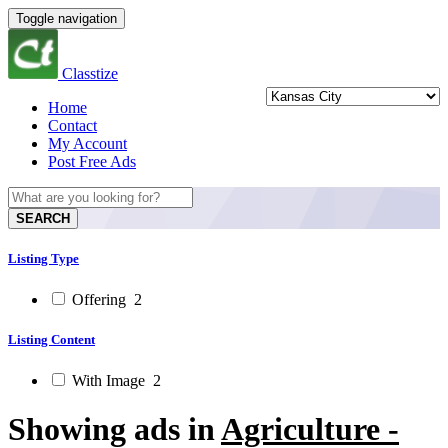
Toggle navigation
Classtize
Home
Contact
My Account
Post Free Ads
SEARCH
Listing Type
Offering
2
Listing Content
With Image
2
Showing ads in
Agriculture -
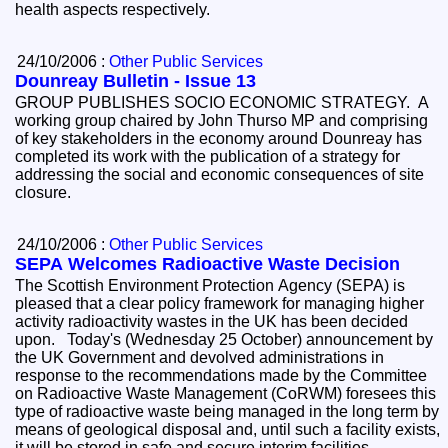
health aspects respectively.
24/10/2006 :
Other Public Services
Dounreay Bulletin - Issue 13
GROUP PUBLISHES SOCIO ECONOMIC STRATEGY. A
working group chaired by John Thurso MP and comprising
of key stakeholders in the economy around Dounreay has
completed its work with the publication of a strategy for
addressing the social and economic consequences of site
closure.
24/10/2006 :
Other Public Services
SEPA Welcomes Radioactive Waste Decision
The Scottish Environment Protection Agency (SEPA) is
pleased that a clear policy framework for managing higher
activity radioactivity wastes in the UK has been decided
upon. Today's (Wednesday 25 October) announcement by
the UK Government and devolved administrations in
response to the recommendations made by the Committee
on Radioactive Waste Management (CoRWM) foresees this
type of radioactive waste being managed in the long term by
means of geological disposal and, until such a facility exists,
it will be stored in safe and secure interim facilities.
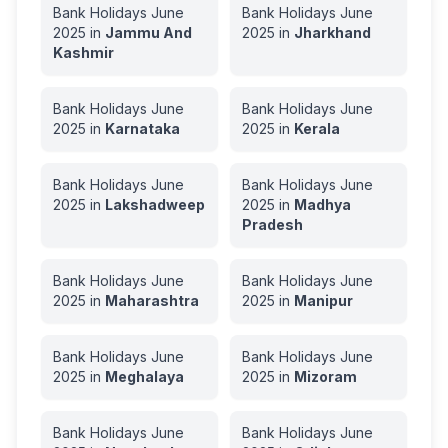
Bank Holidays
June
Bank Holidays
June
2025
in
Jammu And
2025
in
Jharkhand
Kashmir
Bank Holidays
June
Bank Holidays
June
2025
in
Karnataka
2025
in
Kerala
Bank Holidays
June
Bank Holidays
June
2025
in
Lakshadweep
2025
in
Madhya
Pradesh
Bank Holidays
June
Bank Holidays
June
2025
in
Maharashtra
2025
in
Manipur
Bank Holidays
June
Bank Holidays
June
2025
in
Meghalaya
2025
in
Mizoram
Bank Holidays
June
Bank Holidays
June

◆ Exercise ◆
Scan the data above for the string "Dounreay". Copy every line in which it appears.

◆ Output for this task ◆
Dounreay Bulletin - Issue 13
of key stakeholders in the economy around Dounreay has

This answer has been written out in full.